Mehdi Mahmoudian, un destacado guionista nominado al Oscar por su colaboración con Jafar Panahi en «It Was Just An Accident», fue arrestado en Teherán tras firmar una declaración que condena las acciones del líder supremo iraní, Ali Khamenei, en medio de una violenta represión de manifestantes. Esta detención se produjo el 1 de febrero de 2026, junto con otros dos firmantes, Vida Rabbani y Abdullah Momeni, lo que pone de relieve la creciente opresión que enfrentan los activistas en Irán.
La empresa estadounidense Neon, encargada de la distribución de la película, confirmó que en total, 17 personas firmaron la carta, que criticó el uso de violencia por parte del régimen contra los ciudadanos que protestaban. Entre los firmantes se encuentran figuras reconocidas como el propio Panahi, que actualmente se encuentra fuera de Irán promoviendo su película, y Mohammad Rasoulof, un director que vive en el exilio en Alemania. Además, se unieron a la causa Narges Mohammadi, laureada con el Premio Nobel de la Paz, y Nasrin Sotoudeh, ganadora del Premio Sakharov por la Libertad de Pensamiento.
Hasta el momento, las autoridades iraníes no han proporcionado detalles sobre los cargos específicos contra los arrestados. La carta firmada por Mahmoudian y sus colegas denuncia la “masacre sistemática” de ciudadanos, en un contexto donde el gobierno ha admitido más de 3,000 muertes, aunque las organizaciones de derechos humanos estiman que el número real podría llegar a decenas de miles.

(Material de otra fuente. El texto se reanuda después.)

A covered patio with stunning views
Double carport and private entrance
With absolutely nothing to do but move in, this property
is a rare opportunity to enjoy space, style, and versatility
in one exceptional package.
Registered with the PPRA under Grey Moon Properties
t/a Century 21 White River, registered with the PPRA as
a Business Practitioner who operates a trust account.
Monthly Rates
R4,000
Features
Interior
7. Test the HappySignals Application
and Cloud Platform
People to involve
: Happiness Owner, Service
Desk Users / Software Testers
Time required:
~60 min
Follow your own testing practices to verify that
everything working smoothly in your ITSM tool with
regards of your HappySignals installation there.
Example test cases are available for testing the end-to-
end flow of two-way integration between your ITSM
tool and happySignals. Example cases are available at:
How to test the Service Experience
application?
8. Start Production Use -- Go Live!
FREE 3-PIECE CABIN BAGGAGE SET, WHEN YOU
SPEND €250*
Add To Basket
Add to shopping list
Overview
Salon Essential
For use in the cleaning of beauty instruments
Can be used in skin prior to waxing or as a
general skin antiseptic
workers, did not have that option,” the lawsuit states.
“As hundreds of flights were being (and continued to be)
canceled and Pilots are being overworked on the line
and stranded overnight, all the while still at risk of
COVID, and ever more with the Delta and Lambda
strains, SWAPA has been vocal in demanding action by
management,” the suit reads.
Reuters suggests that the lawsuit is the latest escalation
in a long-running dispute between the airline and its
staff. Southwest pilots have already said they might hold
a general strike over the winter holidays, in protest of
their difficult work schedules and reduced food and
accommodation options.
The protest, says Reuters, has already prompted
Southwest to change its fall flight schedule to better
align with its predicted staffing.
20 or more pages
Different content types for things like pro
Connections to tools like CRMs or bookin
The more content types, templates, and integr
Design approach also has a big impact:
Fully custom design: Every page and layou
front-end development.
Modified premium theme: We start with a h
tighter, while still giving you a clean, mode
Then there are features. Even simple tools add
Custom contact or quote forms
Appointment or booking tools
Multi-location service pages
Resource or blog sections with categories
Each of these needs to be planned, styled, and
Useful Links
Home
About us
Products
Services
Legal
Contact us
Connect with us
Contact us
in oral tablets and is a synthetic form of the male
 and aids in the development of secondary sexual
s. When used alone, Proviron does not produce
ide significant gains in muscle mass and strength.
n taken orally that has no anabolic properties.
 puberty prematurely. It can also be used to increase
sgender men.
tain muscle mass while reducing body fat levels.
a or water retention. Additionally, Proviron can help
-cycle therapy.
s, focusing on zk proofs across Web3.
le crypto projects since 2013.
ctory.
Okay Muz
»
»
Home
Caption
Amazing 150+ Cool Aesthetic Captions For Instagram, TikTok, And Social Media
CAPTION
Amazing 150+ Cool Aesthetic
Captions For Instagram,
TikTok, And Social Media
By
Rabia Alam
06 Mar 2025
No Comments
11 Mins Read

«It Was Just an Accident» es la primera película de Panahi desde que fue liberado de prisión, donde cumplía condena por “propaganda” en contra del régimen. Ganadora de la Palma de Oro en Cannes y nominada a dos premios Oscar, su narrativa sigue a un ex prisionero político que considera tomar venganza contra su torturador. Esta película fue coescrita por Panahi, Mahmoudian, Nader Saeiver y Shadhmer Rastin.
En su declaración posterior al arresto de Mahmoudian, Panahi describió a su colega como un “pilar silencioso” en la prisión, quien se dedicaba a ayudar a los nuevos internos, brindándoles apoyo y recursos básicos. La cercanía entre ambos se forjó durante meses de reclusión compartida y se reflejó en la colaboración creativa realizada en el guion de su película.
Solo 48 horas antes de su arresto, Panahi había tenido contacto con Mahmoudian, intercambiando mensajes hasta la madrugada. La preocupación creció rápidamente cuando Mahmoudian dejó de responder, lo que llevó a Panahi y a sus amigos a indagar sobre su paradero, confirmando posteriormente su detención por medios de comunicación.
Mahmoudian no solo es un activista de derechos humanos, sino también un testigo y un representante moral que deja una marca indeleble tanto dentro como fuera de las paredes de la prisión. En el contexto de un régimen que ha aumentado su represión, la situación de actores y cineastas como Panahi y Mahmoudian se halla en un punto crítico, donde la libertad de expresión y los derechos humanos son cada vez más vulnerables.
A medida que la violencia y la represión continúan en Irán, la declaración colectiva de los firmantes revela la urgente necesidad de justicia para aquellos que han perdido la vida y la liberación de todos los prisioneros políticos. Con el futuro de Irán en juego, la formación de un frente nacional para establecer un camino hacia un proceso democrático se convierte en una demanda apremiante.
La situación en Irán, marcada por actos de represión alarmantes, plantea serias preguntas sobre el legado del régimen y el camino a seguir para lograr un cambio significativo. La voz de Mahmoudian y sus colegas se alza en este momento crítico, recordando al mundo que la lucha por la libertad y la justicia es una batalla constante que no puede ser ignorada.